You will most likely need to wait 6 months to a year before staining or painting.
To see if your green treated wood is ready to paint, sprinkle water on it. If the wood absorbs it, it is ready for stain or paint. If the water beads up, it needs to dry longer.
Once it is ready to paint, clean it well. We actually waited to attach the rafters to the pergola until our green treated wood was ready to paint. We then sanded and painted them with a paint sprayer.
Prime it with an outside primer and paint it with an outdoor paint.
Step 8: Attach the rafters to the pergola
Once everything is painted and dry, attach the rafters to the beams.
Start by setting two rafters on either edge of the pergola. We lined the inside edge of our first rafter up with the outside edge of the post.
Measure with a tape measure between the two outside rafters to see how much room you have left to work with. Then evenly space your rafters on the pergola beams.
Example: From the outside to the inside of our 2 rafters = 86″. We had 7 rafters left which means we had to create 8 equal spaces. 8 Divided into 86″ = 10 3/4″.

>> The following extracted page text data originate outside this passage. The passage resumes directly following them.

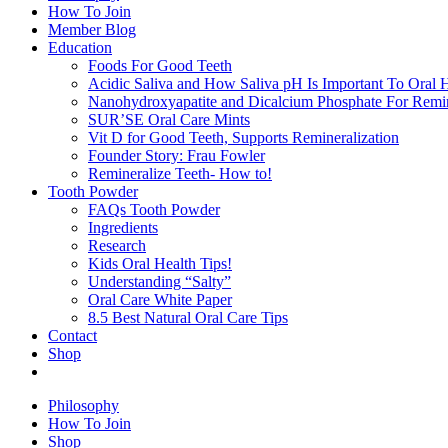
How To Join
Member Blog
Education
Foods For Good Teeth
Acidic Saliva and How Saliva pH Is Important To Oral H
Nanohydroxyapatite and Dicalcium Phosphate For Remin
SUR’SE Oral Care Mints
Vit D for Good Teeth, Supports Remineralization
Founder Story: Frau Fowler
Remineralize Teeth- How to!
Tooth Powder
FAQs Tooth Powder
Ingredients
Research
Kids Oral Health Tips!
Understanding “Salty”
Oral Care White Paper
8.5 Best Natural Oral Care Tips
Contact
Shop
Philosophy
How To Join
Shop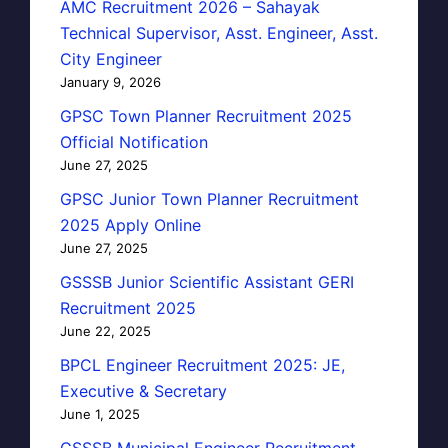
AMC Recruitment 2026 – Sahayak
Technical Supervisor, Asst. Engineer, Asst.
City Engineer
January 9, 2026
GPSC Town Planner Recruitment 2025
Official Notification
June 27, 2025
GPSC Junior Town Planner Recruitment
2025 Apply Online
June 27, 2025
GSSSB Junior Scientific Assistant GERI
Recruitment 2025
June 22, 2025
BPCL Engineer Recruitment 2025: JE,
Executive & Secretary
June 1, 2025
GSSSB Municipal Engineer Recruitment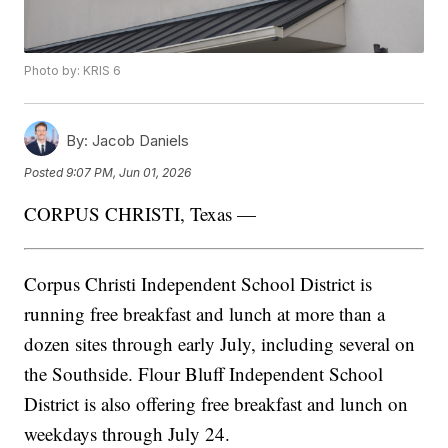
Photo by: KRIS 6
By:
Jacob Daniels
Posted
9:07 PM, Jun 01, 2026
CORPUS CHRISTI, Texas —
Corpus Christi Independent School District is
running free breakfast and lunch at more than a
dozen sites through early July, including several on
the Southside. Flour Bluff Independent School
District is also offering free breakfast and lunch on
weekdays through July 24.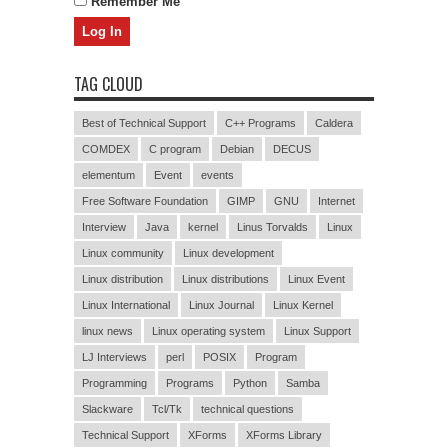
Remember Me
TAG CLOUD
Best of Technical Support
C++ Programs
Caldera
COMDEX
C program
Debian
DECUS
elementum
Event
events
Free Software Foundation
GIMP
GNU
Internet
Interview
Java
kernel
Linus Torvalds
Linux
Linux community
Linux development
Linux distribution
Linux distributions
Linux Event
Linux International
Linux Journal
Linux Kernel
linux news
Linux operating system
Linux Support
LJ Interviews
perl
POSIX
Program
Programming
Programs
Python
Samba
Slackware
Tcl/Tk
technical questions
Technical Support
XForms
XForms Library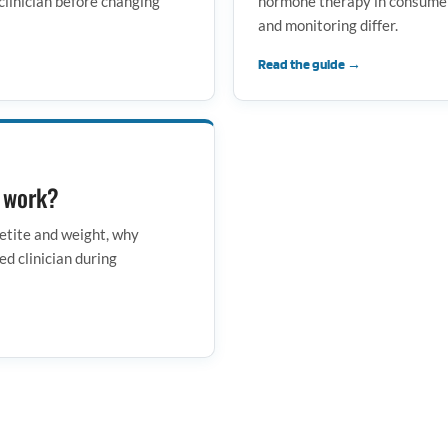
clinician before changing
hormone therapy in consumer 
and monitoring differ.
Read the guide →
o work?
etite and weight, why
ed clinician during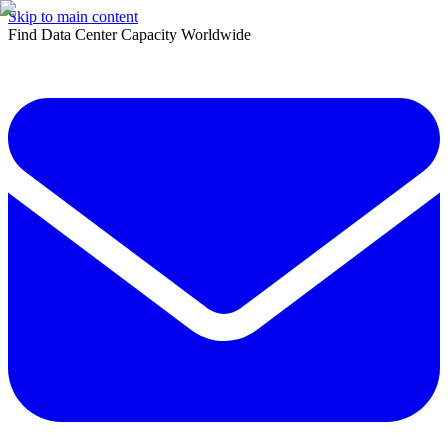
Skip to main content
Find Data Center Capacity Worldwide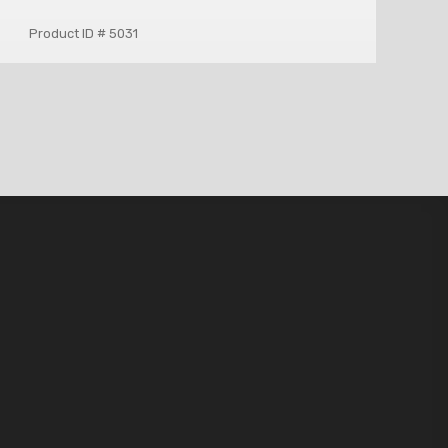
Product ID # 5031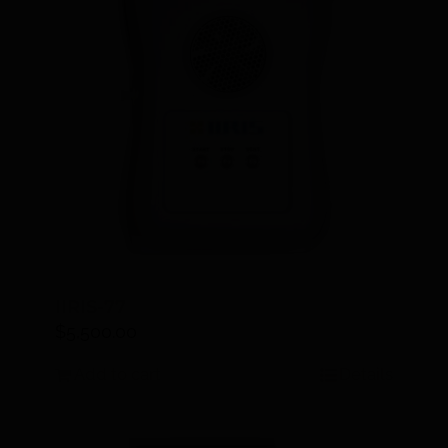
IIRIS-77
$
5,500.00
Add to cart
Details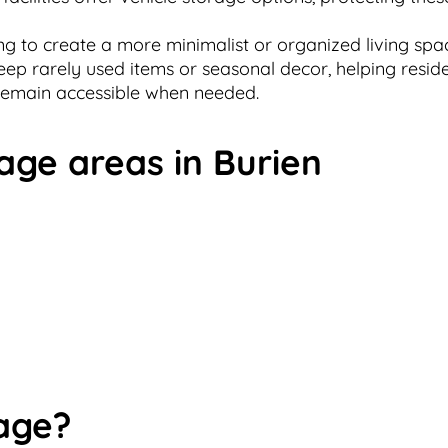
g to create a more minimalist or organized living space
keep rarely used items or seasonal decor, helping resi
 remain accessible when needed.
age areas in Burien
age?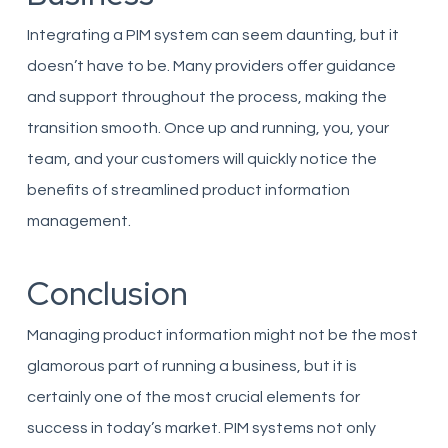
Integrating a PIM system can seem daunting, but it
doesn’t have to be. Many providers offer guidance
and support throughout the process, making the
transition smooth. Once up and running, you, your
team, and your customers will quickly notice the
benefits of streamlined product information
management.
Conclusion
Managing product information might not be the most
glamorous part of running a business, but it is
certainly one of the most crucial elements for
success in today’s market. PIM systems not only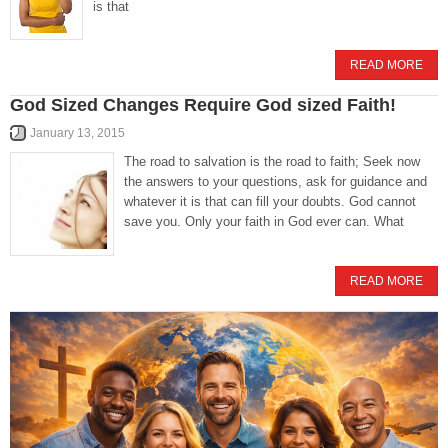
is that
READ MORE
God Sized Changes Require God sized Faith!
January 13, 2015
The road to salvation is the road to faith; Seek now
the answers to your questions, ask for guidance and
whatever it is that can fill your doubts. God cannot
save you. Only your faith in God ever can. What
READ MORE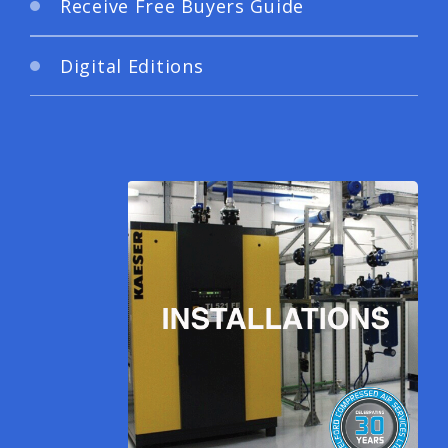
Receive Free Buyers Guide
Digital Editions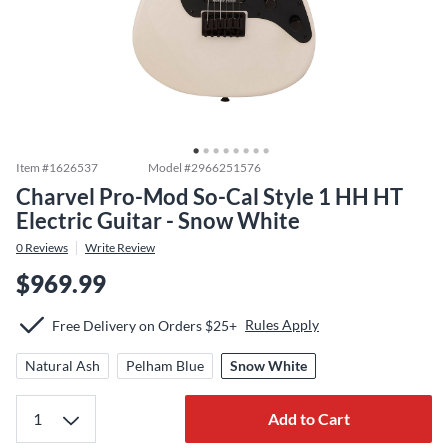
Item #
1626537
Model #
2966251576
Charvel Pro-Mod So-Cal Style 1 HH HT
Electric Guitar - Snow White
0
Reviews
Write Review
$969.99
Rules Apply
Free Delivery on Orders $25+
Natural Ash
Pelham Blue
Snow White
Add to Cart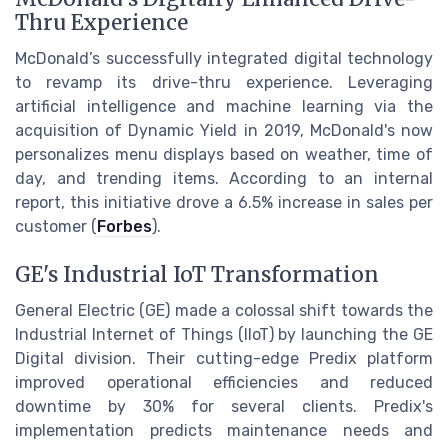
Thru Experience
McDonald’s successfully integrated digital technology
to revamp its drive-thru experience. Leveraging
artificial intelligence and machine learning via the
acquisition of Dynamic Yield in 2019, McDonald's now
personalizes menu displays based on weather, time of
day, and trending items. According to an internal
report, this initiative drove a 6.5% increase in sales per
customer (
Forbes
).
GE's Industrial IoT Transformation
General Electric (GE) made a colossal shift towards the
Industrial Internet of Things (IIoT) by launching the GE
Digital division. Their cutting-edge Predix platform
improved operational efficiencies and reduced
downtime by 30% for several clients. Predix's
implementation predicts maintenance needs and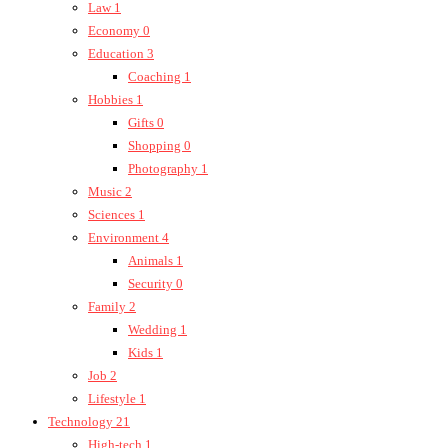
Law
1
Economy
0
Education
3
Coaching
1
Hobbies
1
Gifts
0
Shopping
0
Photography
1
Music
2
Sciences
1
Environment
4
Animals
1
Security
0
Family
2
Wedding
1
Kids
1
Job
2
Lifestyle
1
Technology
21
High-tech
1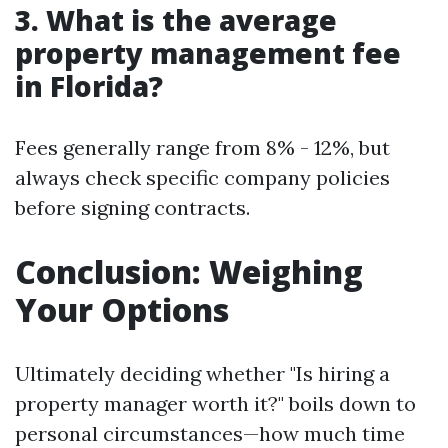
3. What is the average
property management fee
in Florida?
Fees generally range from 8% - 12%, but
always check specific company policies
before signing contracts.
Conclusion: Weighing
Your Options
Ultimately deciding whether "Is hiring a
property manager worth it?" boils down to
personal circumstances—how much time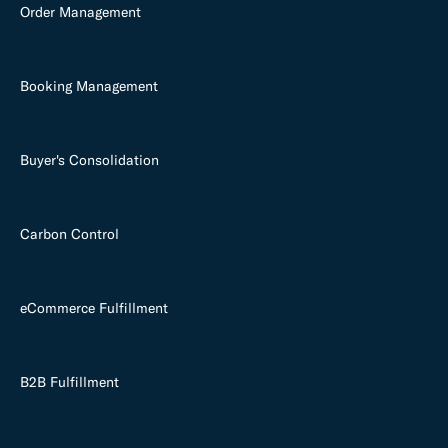
Order Management
Booking Management
Buyer's Consolidation
Carbon Control
eCommerce Fulfillment
B2B Fulfillment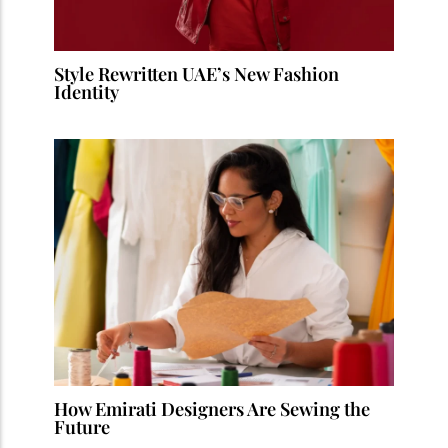
Style Rewritten UAE’s New Fashion
Identity
How Emirati Designers Are Sewing the
Future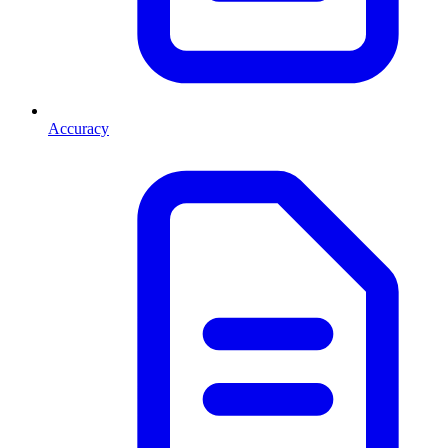
Accuracy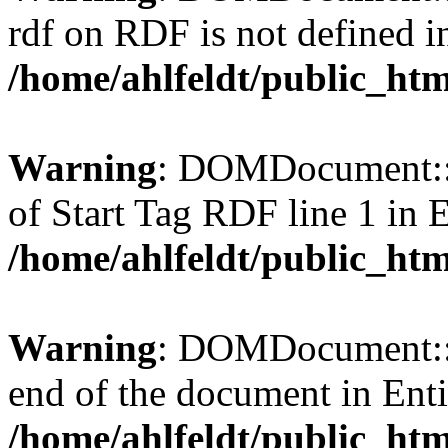
rdf on RDF is not defined in 
/home/ahlfeldt/public_htm
Warning
: DOMDocument::l
of Start Tag RDF line 1 in En
/home/ahlfeldt/public_htm
Warning
: DOMDocument::l
end of the document in Entit
/home/ahlfeldt/public_htm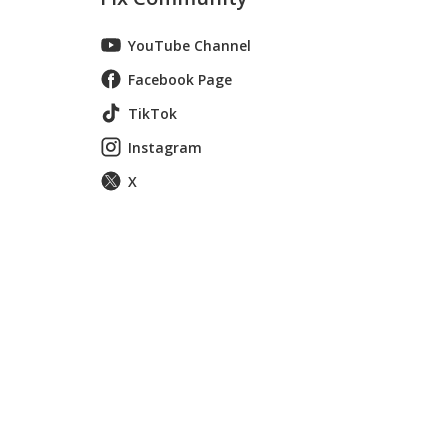
YouTube Channel
Facebook Page
TikTok
Instagram
X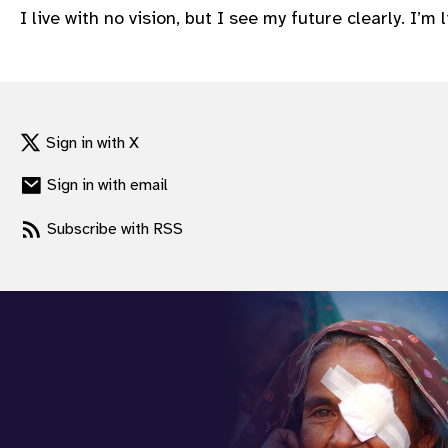
I live with no vision, but I see my future clearly. I’
gram
Sign in with X
Sign in with email
Subscribe with RSS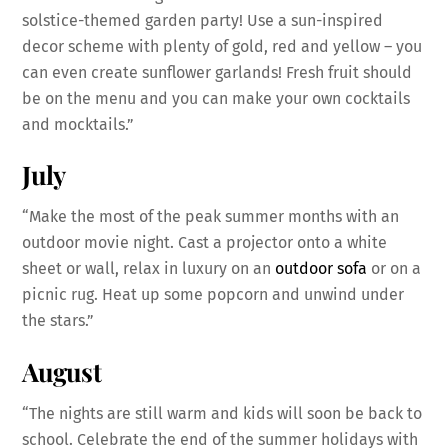
solstice-themed garden party! Use a sun-inspired
decor scheme with plenty of gold, red and yellow – you
can even create sunflower garlands! Fresh fruit should
be on the menu and you can make your own cocktails
and mocktails.”
July
“Make the most of the peak summer months with an
outdoor movie night. Cast a projector onto a white
sheet or wall, relax in luxury on an
outdoor sofa
or on a
picnic rug. Heat up some popcorn and unwind under
the stars.”
August
“The nights are still warm and kids will soon be back to
school. Celebrate the end of the summer holidays with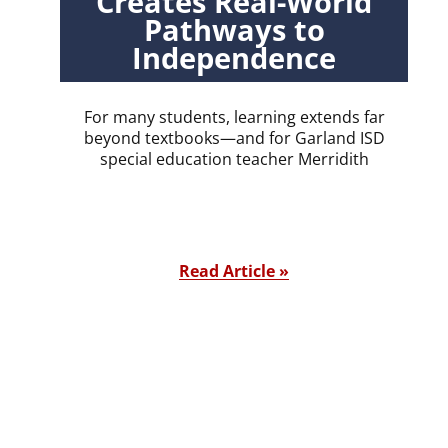
Creates Real-World
Pathways to
Independence
For many students, learning extends far
beyond textbooks—and for Garland ISD
special education teacher Merridith
Read Article »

Tip: Measure from the outside of the rafter on your left to the inside of the rafter on your right. This will give you the measurement from the center of one board, to the other and you can evenly divide up the remaining area among your rafters.
We set each of our rafters 10 3/4″ apart.
Once the rafters are evenly spaced and you are happy with their location, pound the notched area you cut out early down onto the beams with a hammer.
Pre-drill from the top of the notch on the rafter into the beam with an electric drill and drill bit. The hole should be slightly smaller than the shaft size of the screw you are using.
We used 2″ long screws to screw the rafters into each of the beams.
Step 9: Add the Swing and Decor
Attach the hardware and chain for the swings to the support block under the pergola beam.
Hang your swing.
Add any other decorations to the swings.
We added plant holders to the sides and hang either plants or solar lanterns from them.
DIY Wood Pergola for Swings
Here are the finished results of the DIY wood pergola we made. We actually built two of them for our patio.
I love the swings we purchased for our patio. They are the perfect look for our pergolas without being too expensive.
Answers to a Few Pergola Questions
What Size Should You Build Your DIY Wood Pergola?
That depends. The size you choose for your pergola depends on what you are planning on using it for. We built our pergola with posts that were 73 1/2″ apart from inside to inside of each post. This size was large enough to fit the wooden swings in between. Too much larger than that and you risk the beam not having enough support to span the distance between the two posts, causing it to warp.
What Type of Wood Should You Use for a DIY Wood Pergola?
We used green treated lumber for our pergola. It is pressure treated with a chemical that allows it to withstand the weather.
One thing to keep in mind when using pressure treated wood. You will have to wait to paint or stain it for 6 months to a year. The wood needs to dry out before it takes any finish.
You can also use cedar, though in our experience it doesn’t always last as long as green treated lumber. It can be painted or stained right away, however, so if you are impatient to have a finished product, this might be the wood for you.